The key finding of this research is that the sponsors of Big Data projects should measure success by:
- The time taken to create inline analytic algorithms to automate decision-making directly into the operational systems of record, and,
- The effectiveness of supporting DeepData analytics to reduce the cycle time for improving the Inline Analytic algorithms and finding new data streams to drive them.
Where Big Data Makes Money
Figure 1 shows the results of a September 2013 study entitled “Enterprises Struggling to Derive Maximum Value from Big Data”, where Wikibon found that the ROI on Big Data projects was 55¢ for each $1 spent. Management hoped for much higher long-term returns, with an average of $3.50 over a three-to-five year timescale.
In this research, Wikibon focuses on specific organizations making great returns. Wikibon found a common thread in the way all of these organizations had implemented solutions:
- Organizations had “operationalized” the Big Data processes and findings into current operational systems:
- They created algorithms that drive operational systems to improve organizational processes;
- These algorithms were “Inline”, driven by real-time Inline Analytics, and integrated into operational systems;
- Often, (but not always) the Inline Analytics were supported by tables derived from more traditional Big Data and data warehouse processes, the Deep Data Analytics part of the overall Big Data process.
- The operationalization of the processes has radically changed the way Big Data is monetized and managed:
- The traditional deployment of Big Data armed a few people in the organization with insight into issues and relied on them to make better decisions in the future (driving using the rear-view mirror);
- The deployment of Inline Analytics focused on algorithms that used the data to directly change the way operational systems worked (driving with real-time input through the front windscreen);
- A small team of operational experts and data scientists use DeepData Analytics to improve the algorithms, and to improve the quality of real-time data sources needed to drive the algorithms;
- The extended use of flash and data-in-memory technologies and techniques to avoid magnetic media bottlenecks are an essential component for the adoption of Inline Analytics.

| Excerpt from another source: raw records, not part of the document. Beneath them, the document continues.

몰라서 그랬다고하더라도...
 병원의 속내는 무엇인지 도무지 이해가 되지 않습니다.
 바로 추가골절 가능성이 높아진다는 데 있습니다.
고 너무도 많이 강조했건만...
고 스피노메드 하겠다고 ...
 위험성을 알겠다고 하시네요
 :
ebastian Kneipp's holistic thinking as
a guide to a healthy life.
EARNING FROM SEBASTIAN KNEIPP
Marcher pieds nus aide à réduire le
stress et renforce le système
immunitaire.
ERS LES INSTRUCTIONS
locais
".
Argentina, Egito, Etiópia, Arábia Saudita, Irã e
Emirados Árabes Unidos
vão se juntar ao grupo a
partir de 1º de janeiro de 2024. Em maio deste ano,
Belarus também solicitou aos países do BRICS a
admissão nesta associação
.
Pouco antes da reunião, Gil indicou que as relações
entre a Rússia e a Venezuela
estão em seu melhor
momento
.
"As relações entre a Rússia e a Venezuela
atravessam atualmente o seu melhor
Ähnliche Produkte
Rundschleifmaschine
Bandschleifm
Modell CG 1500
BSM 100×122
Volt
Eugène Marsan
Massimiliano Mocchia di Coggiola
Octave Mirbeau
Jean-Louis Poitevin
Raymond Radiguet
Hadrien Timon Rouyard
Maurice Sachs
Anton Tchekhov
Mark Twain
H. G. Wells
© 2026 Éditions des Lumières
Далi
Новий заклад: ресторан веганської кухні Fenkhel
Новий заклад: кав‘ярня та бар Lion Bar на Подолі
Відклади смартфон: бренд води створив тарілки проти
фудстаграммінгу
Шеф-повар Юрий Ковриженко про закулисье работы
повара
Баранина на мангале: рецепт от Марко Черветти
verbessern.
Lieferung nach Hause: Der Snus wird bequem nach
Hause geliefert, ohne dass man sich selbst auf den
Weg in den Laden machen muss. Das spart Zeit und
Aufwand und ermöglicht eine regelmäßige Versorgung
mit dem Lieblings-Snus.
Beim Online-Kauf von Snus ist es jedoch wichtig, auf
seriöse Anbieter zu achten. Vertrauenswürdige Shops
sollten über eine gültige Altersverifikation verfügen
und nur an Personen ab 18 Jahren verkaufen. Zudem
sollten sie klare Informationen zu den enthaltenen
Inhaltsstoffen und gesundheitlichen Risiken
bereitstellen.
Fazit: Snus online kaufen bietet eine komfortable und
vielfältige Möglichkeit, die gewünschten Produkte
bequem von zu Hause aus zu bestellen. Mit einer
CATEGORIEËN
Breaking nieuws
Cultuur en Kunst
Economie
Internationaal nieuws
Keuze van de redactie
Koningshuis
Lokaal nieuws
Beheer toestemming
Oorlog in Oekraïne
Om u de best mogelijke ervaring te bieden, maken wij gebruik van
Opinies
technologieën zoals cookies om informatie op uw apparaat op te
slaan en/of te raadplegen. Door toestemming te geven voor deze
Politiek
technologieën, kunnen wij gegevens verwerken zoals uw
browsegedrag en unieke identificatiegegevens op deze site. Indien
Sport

Challenges for Traditional Big Data & Data Warehouses Processes
The traditional way of moving data for data warehouses and data marts is the ELT process:
- Extract the data from multiple sources;
- Transform the data to a common format, and reconcile differences;
- Load the data into data warehouses tables and combine with historic data;
- Run stand-alone reports against the data warehouses;
- Create data marts and load into analytic tools for running stand-alone reports and for direct use by data analysts and data scientists.

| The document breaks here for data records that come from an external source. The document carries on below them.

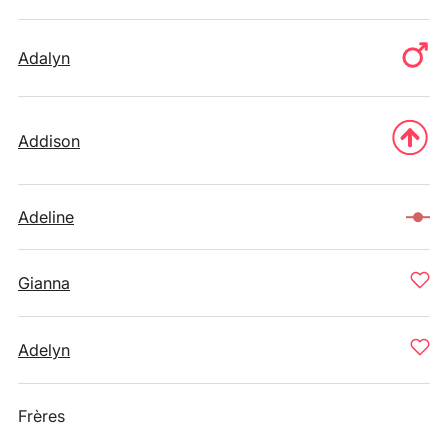
Adalyn
Addison
Adeline
Gianna
Adelyn
Frères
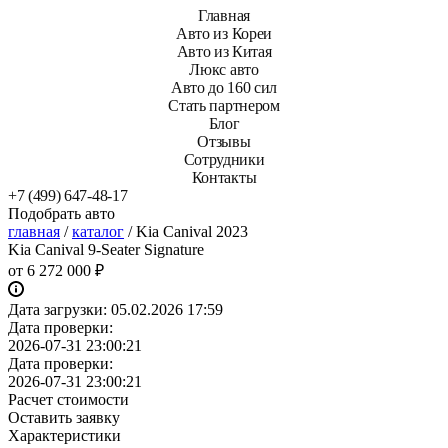
Главная
Авто из Кореи
Авто из Китая
Люкс авто
Авто до 160 сил
Стать партнером
Блог
Отзывы
Сотрудники
Контакты
+7 (499) 647-48-17
Подобрать авто
главная
/
каталог
/
Kia Canival 2023
Kia Canival 9-Seater Signature
от
6 272 000 ₽
Дата загрузки:
05.02.2026 17:59
Дата проверки:
2026-07-31 23:00:21
Дата проверки:
2026-07-31 23:00:21
Расчет стоимости
Оставить заявку
Характеристики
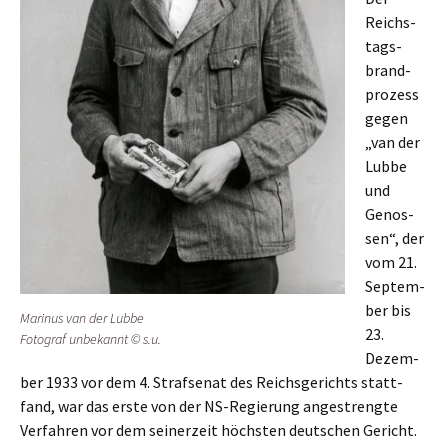
Reichs­
tags­
brand­
pro­zess
gegen
„van der
Lubbe
und
Genos­
sen“, der
vom 21.
Septem­
ber bis
Marinus van der Lubbe
23.
Fotograf unbekannt © s.u.
Dezem­
ber 1933 vor dem 4. Straf­se­nat des Reichs­ge­richts statt­
fand, war das erste von der NS-Regie­rung angestreng­te
Verfah­ren vor dem seiner­zeit höchs­ten deutschen Gericht.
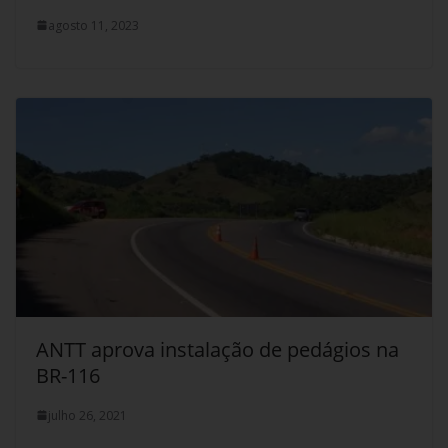
agosto 11, 2023
ANTT aprova instalação de pedágios na
BR-116
julho 26, 2021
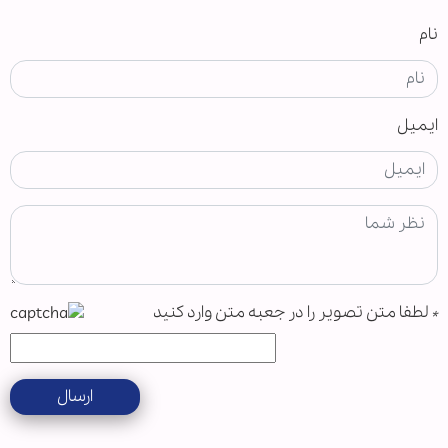
نام
ایمیل
*
لطفا متن تصویر را در جعبه متن وارد کنید
ارسال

The data movement rate for ETL processes is measured in terabytes/hour. The current maximum is about 5 TB/hour:
- The ETL elapsed times are constrained by the data transfer rates and “Amdahl’s law”, which points out that there are inevitably many single thread processes in a complex process such as ETL, and the elapsed time to completion is dominated by the compute and IO speed to complete the single thread components;
- Current systems are a trade-off between the amount of data loaded and time-to-value.
Often Hadoop is used as a cheaper and faster way of enabling the ETL process. When Hadoop is used this way, the elapsed times for ETL can be reduced. The costs of the ETL process can be reduced significantly by using open-source tools and databases. However, ETL cannot become a real-time process.
The decrease of costs and elapsed time to do Deep Data Analytics is an important ingredient of gaining strategic and tactical insights, developing the algorithms to automate operational decisions and identifying potential ways to continually improve the algorithms, the data to drive the algorithms and the business processes to manage the technologies and skills required for success. However, Wikibon found that organizations with positive returns on Big Data projects have operationalized Big Data findings with Inline Analytics.
Technology Requirements for Inline Analytics
The technology requirement for InLine Analytics is simple to define and difficult to implement. The InLine analytics must be a seamless part of the operational system, add no more than between 0.1 and 1 second to the total response time as perceived by the end-user, and retain the reliability, durability, consistency, recoverability and auditability requirements of transactional database computing. The InLine Analytics prerequisites include:
- In-Memory Databases, where the tables and key information is held in DRAM memory;
- The DRAM memory is protected against power failure by battery or capacitance technologies, and/or uses high-speed flash to protect and recover/restore data;
- All other data is held on high-performance flash technology (any traditional disk or hybrid disk technology would be a severe bottleneck to performance);
- The processing is highly parallelized, with high-bandwidth, low-latency interconnects between processors, memory and flash technologies where necessary;
- All metadata about data is held in DRAM;
- Anticipatory fetching and processing enables faster access to supporting data from multiple data streams;
- Logical sharing of single copies of data (see Wikibon research "Evolution of All-Flash Array Architectures" for the impact of data sharing on storage costs) is built in.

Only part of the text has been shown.